RP : Le Comité Justice et Vérité pour Gaye Camara appelle à un rassemblement ce dimanche dans sa ville natale, Champs-sur-Marne. Peux-tu nous dire comment s’est construite la mobilisation pour obtenir justice et vérité pour ton frère ?

M.C : Gaye en réalité c’était le petit frère de tout le monde, tout le monde le connaissait. C’était un jeune homme très aimable, franchement c’était la force tranquille de la famille. On sait très bien que tout le monde pouvait compter sur lui. Donc quand c’est arrivé tout le monde s’est mobilisé. Si aujourd’hui nous on existe qu’on entend parler de Gaye Camara, c’est grâce à toutes les personnes qui se mobilisent et qui nous soutiennent. Deux jours après qu’il soit décédé, on s’est constitué en collectif, et on a été conseillé par le Comité la Vérité pour Adama. Les premières personnes à être venues à notre chevet, c’est Almamy Kanouté, Assa Traoré. Ce sont eux qui nous ont conseillés, on aurait pu tomber dans la révolte, mais je ne pouvais pas accepter que mon petit frère soit sali une deuxième fois, on ne voulait pas leur montrer ce qu’ils veulent, le côté de nous qui les arrange.

La vérité tout le monde la connaît aujourd’hui. Nous on le savait depuis le début qu’il avait été abattu sans raison, mais avec la reconstitution de Disclose et Index ça nous a réconforté. Du coup aujourd’hui le combat nous on le mène contre la justice et les violences policières, mais pas que, contre toutes les formes de violences dans nos quartiers, on fait de l’éducation populaire, on fait du social, de faire en sorte pour le quartier que les jeunes ne se retrouvent pas dans une situation ou ils risquent de perdre la vie ou être violentés.

RP : Pourquoi ce rassemblement est important alors ? Pourquoi ce dimanche-là ?

M.C : D’habitude la commémoration on la fait en février, et tout le monde l’attend normalement. Mais là il y avait la Covid donc on n’a pas pu la faire. Si on fait cette commémoration, c’est pour ne pas oublier Gaye. C’est très important, Gaye c’est un être humain qui a été injustement abattu, un être humain tué par la police soutenue par l’État et la justice et on ne peut pas fermer les yeux. On ne peut pas accepter un non-lieu, un homme est mort d’une balle dans la tête. Ils prônent les droits de l’homme, mais dans ce pays un homme peut mourir sous les balles de la police sans conséquence.

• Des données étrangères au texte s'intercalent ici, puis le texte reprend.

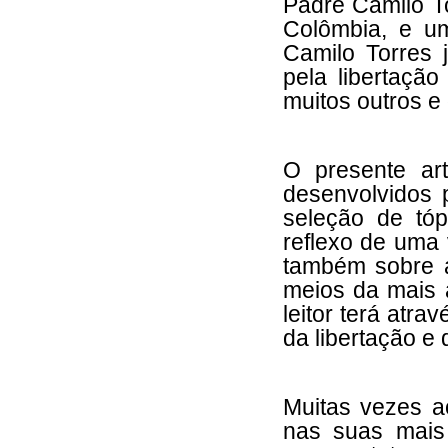
Padre Camilo To
Colômbia, e u
Camilo Torres 
pela libertaç
muitos outros e
O presente art
desenvolvidos 
seleção de tó
reflexo de uma
também sobre 
meios da mais a
leitor terá atr
da libertação e
Muitas vezes ao
nas suas mais 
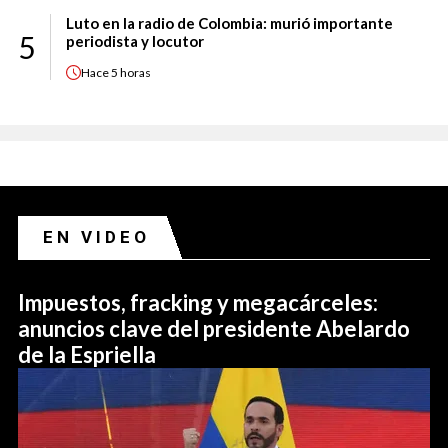
Luto en la radio de Colombia: murió importante
5
periodista y locutor
Hace
5 horas
EN VIDEO
Impuestos, fracking y megacárceles:
anuncios clave del presidente Abelardo
de la Espriella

RP : Ce samedi une manifestation aura lieu à Paris en réponse à l’offensive sécuritaire, islamophobe et raciste que le gouvernement et l’extrême-droite mène depuis quelques temps. En tant que frère d’une victime de violence policière et du racisme d’État, et en tant qu’habitant de quartier populaire, quelles revendications penses-tu qu’il faudra y porter ?

M.C. : Aujourd’hui il faut aller à cette manifestation. C’est primordial, il faut se battre contre toutes formes de racisme. Cette année la loi sur le séparatisme, la loi sécurité globale, ce sont de lois liberticides et qui ont été faites contre les musulmans et les habitants des quartiers populaires, il faut les combattre, elles ont été faites pour nous diviser et opprimer une minorité. Mais faut voir depuis le début du gouvernement Macron, toute la violence qu’il y a. On ne peut pas accepter un État violent, qui arrache des yeux, des mains. Si les gens sortent dans la rue, ce n’est pas pour le plaisir, c’est qu’il y a un problème dans ce pays. Et ces problèmes, ils les nient : « on ne peut pas parler de violences dans un État de droit » dit Macron, c’est inacceptable, et il faut se battre contre ça.

Ensemble, c’est l’unité qui va nous faire gagner, peu importe la couleur, la religion, nous ce qui nous préoccupe c’est la vie humaine et il faut se battre ensemble. Et aujourd’hui le combat qu’on mène il est pour les autres, pour nos familles, mais aussi et surtout pour les autres, pour que plus personne n’ait à subir ce qu’on a subi. Il faut se battre, ensemble, on n’a pas le choix.